A Dedicated Team (& Adapted Algo) Behind Each Candidate Set
Each candidate set algorithm works on the same centralized “blue link algorithm” using a modular system that isolates signals (call them factors or features, if you like) and uses different weightings on them.
And each candidate set has a specialized team working on how to:
- Build on top of that algo to best serve the specifics of their feature.
- Generate the best possible results for that set and present it as a candidate for the SERP.
If a candidate set provides a result that is an improvement on the original 10 blue links, it gets a place on the SERP.
Q&A Featured Snippet Algorithm
If we take a featured snippet as an example, being accurate, fresh, and authoritative is more important than having a boatload of links.
Featured snippets (Q&A in Bing-speak) also serves as a great example of answering the query, but more efficiently – for the user, that is an obvious and immediate improvement on a blue link.
Can you distinguish the good clicks from the bad?
Invalid clicks hide in the noise of normal activity. Let AI catch the subtle signs of PPC click fraud that humans miss & improve your ROAS.
Anecdotally, the Q&A team is in the office next door to the blue links team.
Part 3 of this series is the interview with Ali Alvi who leads the Q&A team. It’s the longest of the series and is wildly interesting.
One fact that sticks out in my mind is that he runs the team that generates the descriptions for the blue link results.
And when you consider that with Fabrice Canel’s explanation in Part 2 of this series about the annotations he adds when indexing / storing the pages they crawl, all of this starts to comfortably fit together.
Videos and images are other fairly easy-to-grasp examples of rich elements bringing more value than the blue links to the user for certain intents – most obviously any query that contains the word “image” or “video” but also pretty much any query around pop stars or visual artists.
Interestingly, though, both video and image candidate sets are run by the same team – Multimedia.
Part 4 of this series is the interview with Meenaz Merchant who leads the Multimedia team, which provides some really interesting and important insights – not least the importance of authority and trust.
Bing Ads: ‘Just Another Candidate Set’
Once someone explains the idea of candidate sets competing for a place on the SERP, the next obvious question is:
What about ads?
They are, indeed, simply another candidate set.
If the most relevant ad brings value to the user, then it has a “right” to some space on that SERP.
And the key principle for the ad is that Bing still wants to satisfy users.

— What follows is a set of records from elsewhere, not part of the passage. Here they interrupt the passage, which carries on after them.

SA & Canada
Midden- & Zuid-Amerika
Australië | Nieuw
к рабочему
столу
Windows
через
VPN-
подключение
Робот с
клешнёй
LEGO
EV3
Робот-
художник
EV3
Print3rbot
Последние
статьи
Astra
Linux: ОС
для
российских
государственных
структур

In order to retain their audience, Bing has to ensure that they show ads when the content behind that ad, that the user consumes once they click on it, is going to satisfy their query.
So ads are simply another candidate set that expands options on the SERP with a team behind it.

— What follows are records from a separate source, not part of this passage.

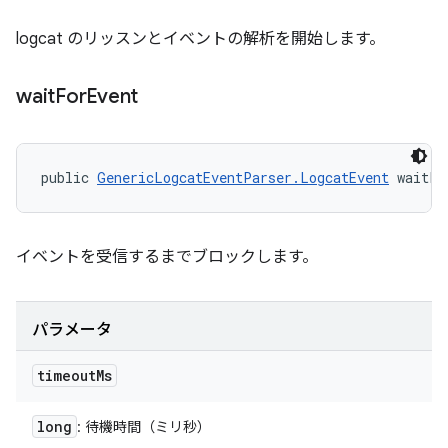
logcat のリッスンとイベントの解析を開始します。
wait
For
Event
public 
GenericLogcatEventParser.LogcatEvent
 waitFo
イベントを受信するまでブロックします。
パラメータ
timeout
Ms
long
: 待機時間（ミリ秒）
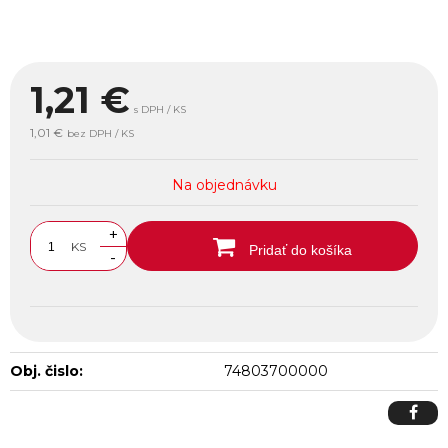
1,21
€
s DPH / KS
1,01 €
bez DPH / KS
Na objednávku
+
KS
Pridať do košíka
-
Obj. čislo:
74803700000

But, as with the rest, the Whole Page algo makes the final decision.
Finding that delicate balance between income for the company with serving the user.
Get that wrong and things would go south very fast.
Google might have over 90% market share.
But too many ads that don’t serve could potentially spell disaster, even with that dominance.
That said, ads remain a special case.
Whatever Google and Bing say, it is obvious that they will carry a certain level of self-serving commercial bias.
But when seen from a macro viewpoint, I would tend to be less-than-overly-critical and suggest that their long-term survival depends on the algorithms creating a reasonable balance.
The idea that either of these companies will go for short term money-grabbing at the expense of long term doesn’t make business sense.
But more than that – if nobody clicks on the ad, they make no money.
Given the way the SERP is presented then we have a situation whereby the ads have to fill the same rile as the other candidates: give an alternative path or provide the same answer in a format that is attractive to the user.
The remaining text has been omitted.